Extract Content Not Available Online

If the website you're extracting from is not available to Diffbot's servers but is available to you, use the POST method with any Extract API to extract structured data from markup or plain text.

https://api.diffbot.com/v3/analyze?token=...&url=...

Please note that the url argument is still required, and will be used to resolve any relative links contained in the markup.

Provide the content to analyze as your POST body, and specify the Content-Type header as text/html (for full markup) or text/plain (for text-only).

Example Request for Extracting HTML Markup

curl --request POST \
     --header 'Content-Type: text/html' \
     --url 'https://api.diffbot.com/v3/article?token=<YOURTOKEN>&url=http%3A%2F%2Fstore.diffbot.com' \
     -d '<html><head><title>Diffbot Extract makes web data fun</title></head><body><h1>Make web data fun</h1><p>Do you know what makes working with web data fun?

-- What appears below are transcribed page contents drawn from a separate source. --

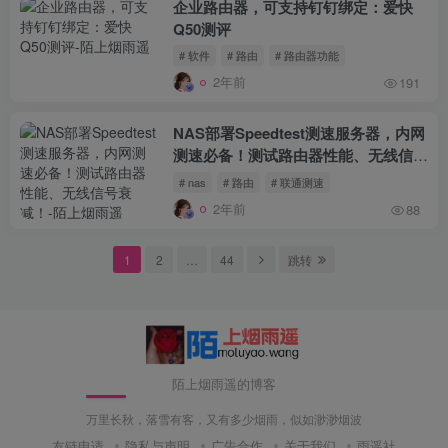
企业路由器，可支持钉钉绑定：爱快
Q50测评
# 软件
# 路由
# 路由器功能
2年前
191
NAS部署Speedtest测速服务器，内网
测速必备！测试路由器性能、无线信号
衰减！
# nas
# 路由
# 联通测速
2年前
88
1
2
…
44
跳转
陌上烟雨遥的博客
万里长秋，落雪有客，又有多少烟雨，似如渺渺烟波
友链申请
隐私与声明
广告合作
关于我们
雨遥社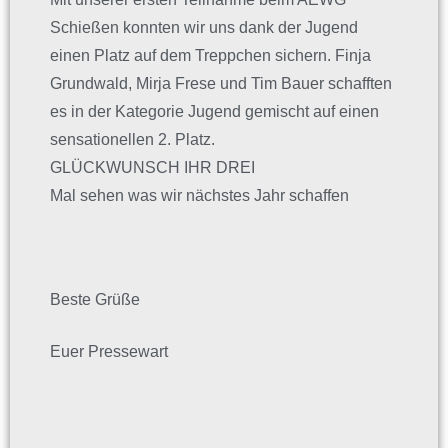
Schießen konnten wir uns dank der Jugend
einen Platz auf dem Treppchen sichern. Finja
Grundwald, Mirja Frese und Tim Bauer schafften
es in der Kategorie Jugend gemischt auf einen
sensationellen 2. Platz.
GLÜCKWUNSCH IHR DREI
Mal sehen was wir nächstes Jahr schaffen
Beste Grüße
Euer Pressewart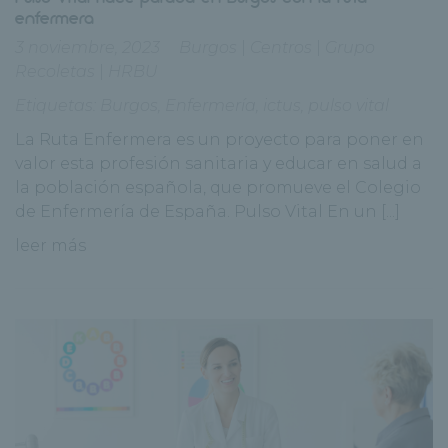
enfermera
3 noviembre, 2023
Burgos
|
Centros
|
Grupo
Recoletas
|
HRBU
Etiquetas:
Burgos
,
Enfermería
,
ictus
,
pulso vital
La Ruta Enfermera es un proyecto para poner en
valor esta profesión sanitaria y educar en salud a
la población española, que promueve el Colegio
de Enfermería de España. Pulso Vital En un [...]
leer más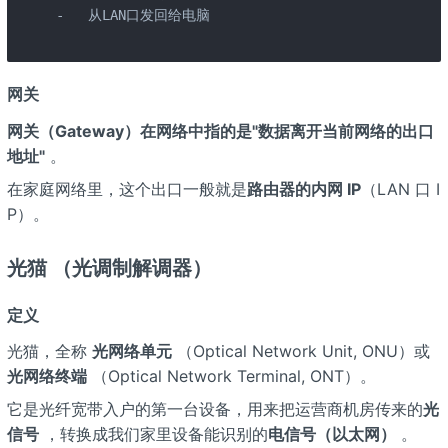
-   从LAN口发回给电脑

网关
网关（Gateway）
在网络中指的是
"数据离开当前网络的出口
地址"
。
在家庭网络里，这个出口一般就是
路由器的内网 IP
（LAN 口 I
P）。
光猫 （光调制解调器）
定义
光猫，全称
光网络单元
（Optical Network Unit, ONU）或
光网络终端
（Optical Network Terminal, ONT）。
它是光纤宽带入户的第一台设备，用来把运营商机房传来的
光
信号
，转换成我们家里设备能识别的
电信号（以太网）
。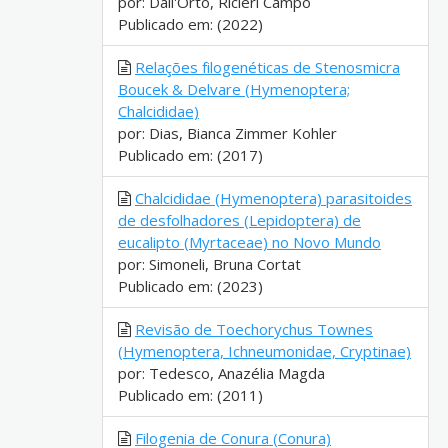
por: Dall'Orto, Ricieri Campo
Publicado em: (2022)
Relações filogenéticas de Stenosmicra
Boucek & Delvare (Hymenoptera;
Chalcididae)
por: Dias, Bianca Zimmer Kohler
Publicado em: (2017)
Chalcididae (Hymenoptera) parasitoides
de desfolhadores (Lepidoptera) de
eucalipto (Myrtaceae) no Novo Mundo
por: Simoneli, Bruna Cortat
Publicado em: (2023)
Revisão de Toechorychus Townes
(Hymenoptera, Ichneumonidae, Cryptinae)
por: Tedesco, Anazélia Magda
Publicado em: (2011)
Filogenia de Conura (Conura)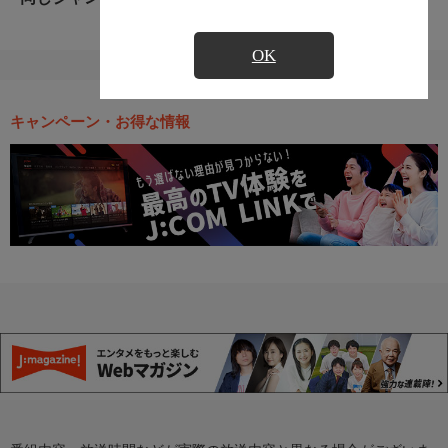
OK
キャンペーン・お得な情報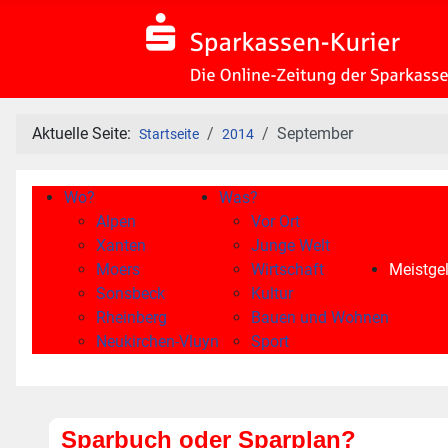
Aktuelle Seite:
September
Startseite
2014
Wo?
Was?
Alpen
Vor Ort
Xanten
Junge Welt
Moers
Wirtschaft
Meistgel
Sonsbeck
Kultur
Rheinberg
Bauen und Wohnen
Neukirchen-Vluyn
Sport
Sparbuch oder Sparplan?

Diffbot! </p></body></html>'

Example Request for Extracting Plain Text

Only available with Article API.

curl --request POST \
     --header 'Content-Type: text/plain' \
     --url 'https://api.diffbot.com/v3/article?token=<YOURTOKEN>&url=http%3A%2F%2Fstore.diffbot.com' \
     -d 'Now is the time for all good robots to come to the aid of their-- oh never mind, run!'

Note that the quality of analysis is dependent on many factors, among them the accessibility of page assets (images, CSS) and how reliant the page layout is on those that are unavailable.